Ein Schuhlöffel kehrt zurück

Seit 1890 bestand das Schuhhaus Dorwarth in der Weißhofer Str. 32. Der schön gestaltete Schuhlöffel hat eine weite Reise hinter sich, ehe er wieder nch Bretten kam.
  • Seit 1890 bestand das Schuhhaus Dorwarth in der Weißhofer Str. 32. Der schön gestaltete Schuhlöffel hat eine weite Reise hinter sich, ehe er wieder nch Bretten kam.
  • hochgeladen von Heidemarie Leins

Ein Schuhlöffel geht auf Reisen

Ich packe meinen Rucksack und tue hinein, dieses Spiel für das Gedächtnistraining, stellt sich jeder, der vereisen, auswandern will oder gar fliehen muss. So fragte ich eine Freundin, die sich entschloss, mit ihrer Familie nach Deutschland zu kommen. Was hattest Du in Deinem Gepäck, einem Gepäck, das keine Rückkehr möglich macht? 20 kg sind nicht viel für ein rückwärts bzw. in die Zukunft gerichtetes Leben. Sie zählte auf, Fotos, Unterwäsche zum Wechseln und u. a. einen Dosenöffner. Ja, um Himmels Willen, einen Dosenöffner. Es könnte sein, dass wir Dosen bekommen, meinte sie, dann hat wenigstens jemand einen Dosenöffner. Sie hat ihn heute noch im Gebrauch.
Warum erzähle ich diese Geschichte?

Ins Archiv kam eine Anfrage aus London. Zachy Beeris Urgroßvater, Alfred Tiefenbrunner, hatte ein Wäsche- und Kleidergeschäft in der Pforzheimer Straße. Das Haus steht heute noch fast unverändert. Es ging bei der Korrespondenz dann um Unterlagen und um einen Besuch in Bretten. Heidi Leins übernahm die Vorbereitung, als irgendwann aus London die Frage auftauchte, gibt es das Schuhgeschäft Dorwarth noch. Der Grund für diese Frage war ein „shoehorn“. Der Schuhlöffel, auf dem das Schuhgeschäft Dorwarth als eines der größten in der Gegend gepriesen wird, hat demnach einen langen, langen Weg hinter sich.

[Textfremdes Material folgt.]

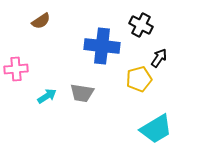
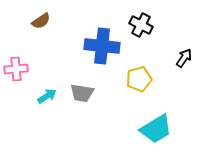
black arrow: moved 25 px right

Karl Tiefenbrunner, der Sohn des Alfred Tiefenbrunner, war Diamantschleifer, hatte die badische Staatsangehörigkeit, wie die ganze Familie. Die Familie zog nach Karlsruhe. Karl heiratete, der Sohn Wolfgang wurde geboren, und die Familie flüchtete vor den Nazigreueltaten 1936 nach Palästina. Mit im Gepäck - ein Brettener Schuhlöffel. Ein Schuhlöffel ist ein wichtiges Hilfsmittel, denn die Schuhe waren meistens nur mit einem Schuhlöffel anzuziehen. Einfach nur hineinschlüpfen war da nicht möglich.
Jahrzehnte war er nun in Israel, hatte wahrscheinlich längst ausgedient, wurde aber als Erinnerungsstück aufbewahrt. Nun zogen Teile der Familie nach London, und der Schuhlöffel ist wieder dabei. Als Erinnerung an die Zeit in Bretten oder an die Familie? Vielleicht beides, denn durch den Besuch der Familie hat Bretten als Wohnort der Familie auch ein Gesicht bekommen. Heidi Leins freute sich über das Fundstück in zweierlei Hinsicht. Zum einen demonstriert er ein Stück Brettener Werbegeschichte und zum anderen ist er ein Stück aus einem jüdischen Haushalt. Sie bat die Familie in London, dieses kostbare Stück wohl zu behüten. Doch was geschah beim Besuch der Familie in Bretten? Nachdem alle Fragen zur Familie Tiefenbrunner im Stadtarchiv geklärt werden konnten, zog Zachy Beeri ein Päckchen aus der Tasche und übergab es - den Schuhlöffel mit Werbeeindruck des Schuhgeschäftes Dorwarth, das von 1890 – 1951 in der Weißhofer Str. 32 seinen Sitz hatte.
Mehr als gerührt, wurde das Original bestaunt. Warum behaltet Ihr es nicht selbst? Der Schuhlöffel ist besser im Archiv aufgehoben als bei den Nachfahren. Das Geschenk ist als Dank für alle Freundlichkeit der Betreuung zu verstehen.